A married couple could be sent to Mars in as little as five years' time as part of a private mission backed by the world's first space tourist.
The voyage would take the husband and wife astronauts as close as 100 miles from the surface of Mars, but would not actually land them on the Red Planet.
They will need to get along - the expedition would see them cooped up for 16 months in a cramped space capsule.
Inspiration Mars, a non-profit venture, aims to make the most a the close approach of the orbits of Mars and the Earth, which happens once in a generation.
US space agency Nasa will not be involved.
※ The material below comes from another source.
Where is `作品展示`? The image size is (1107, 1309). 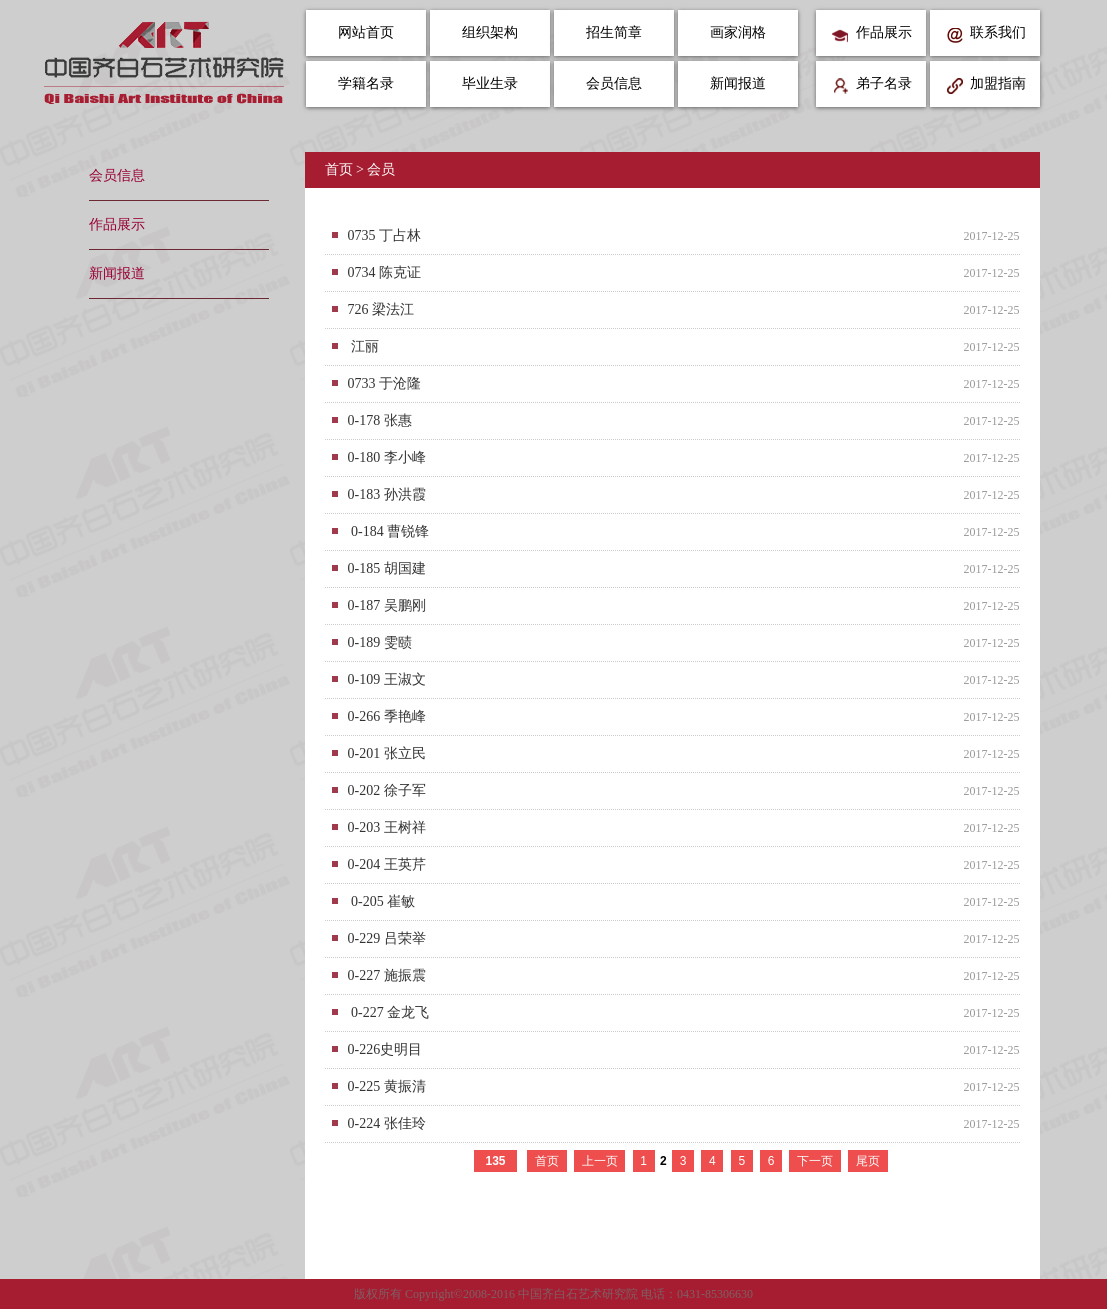
作品展示 is located at coordinates (871, 35). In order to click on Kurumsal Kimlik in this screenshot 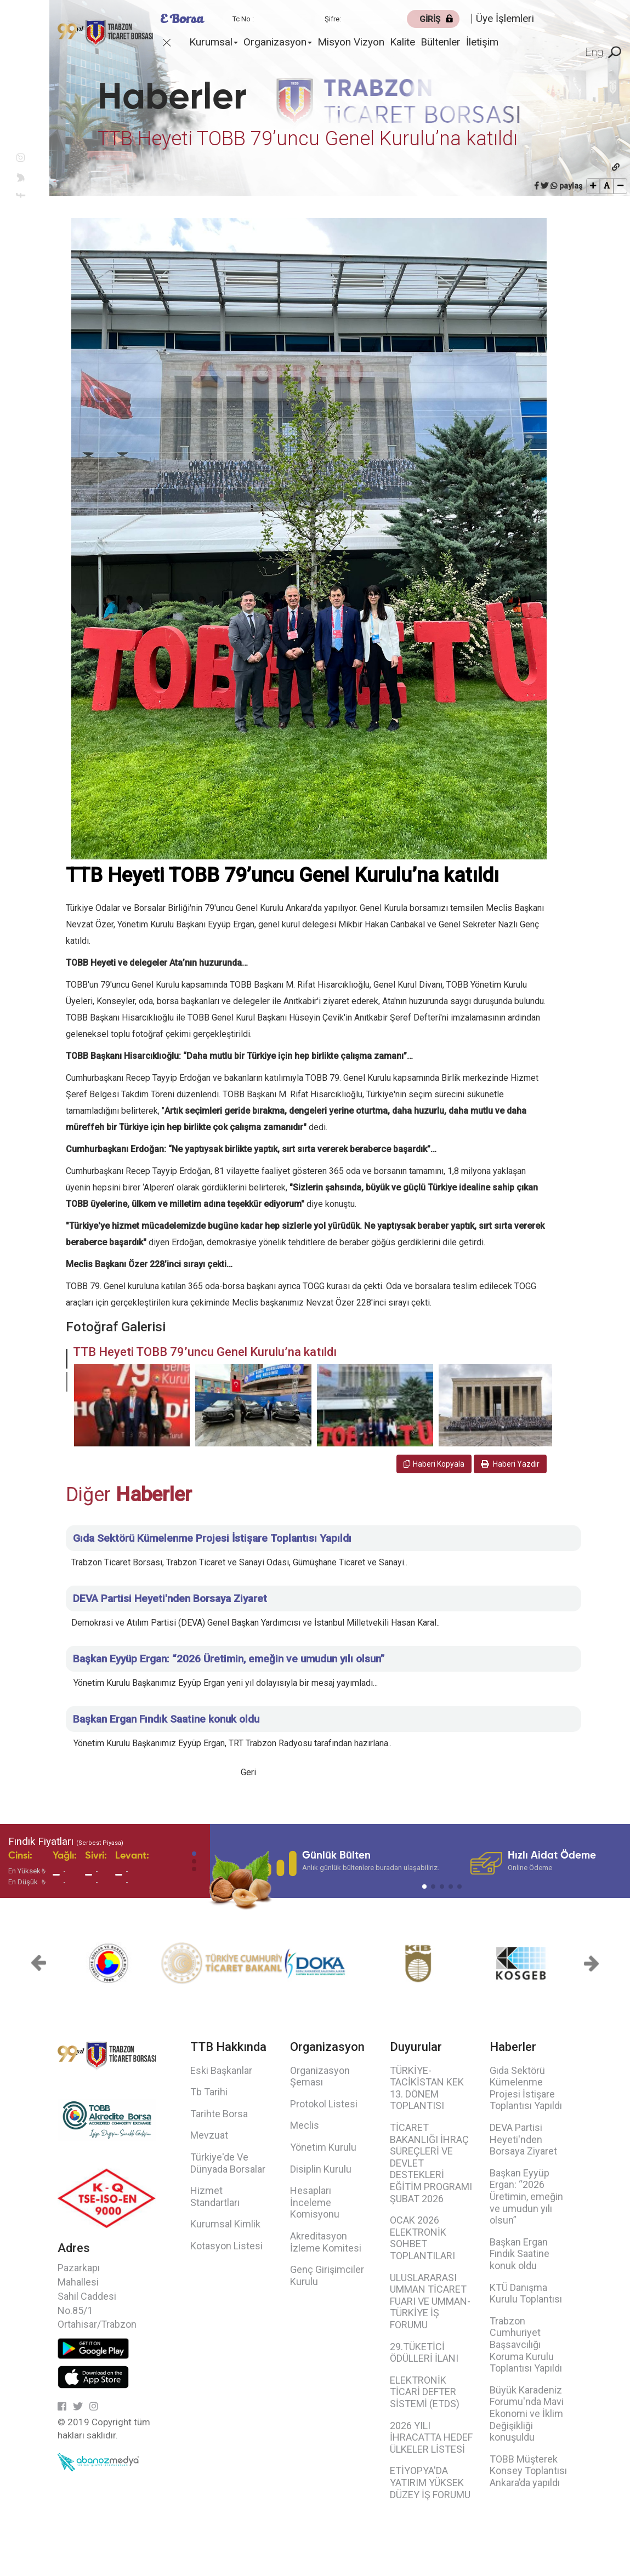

Instead, the project's backers - including US multimillionaire
Dennis Tito - intend to use a private rocket and space capsule and some kind of
habitat that might be inflatable.
The aim is to use a basic design that could take people to Mars
for a fraction of what it would cost Nasa to do.
The crewmembers will have no lander to take them down to the
planet and no spacesuits for any spacewalks.
They will have minimal food, water and clothing, and their urine
will be recycled into drinking water.
"This is not going to be an easy mission," explained
chief technical officer and potential crew member Taber MacCallum.
The trip will get initial funding from Mr Tito, who in 2001 paid
around $20m (£13m) to spend seven days in orbit as a crewmember of ISS EP-1, a
visiting mission to the International Space Station.
Mr MacCallum would not say how much the overall Mars flight
would cost, but outsiders put the price tag at more than $1bn (£660m).
He said the decision to send a married couple into space was
both symbolic and practical, as they would need each other's emotional support
on the long, cramped voyage.
Mr MacCallum was part of a team that lived for two years in
Biospshere 2, a giant terrarium - or sealed environment - on Earth that was
supposed to replicate a mission on another planet.
The mission timeline, which is set out in a technical paper,
calls for a launch on January 5, 2018, a Mars fly-by on August 20, 2018, and a
return to Earth on May 21, 2019.
Professor Scott Hubbard,
Nasa's former Mars mission chief, said the paper was "long on inspiration,
short on technical details", but what was in there was correct.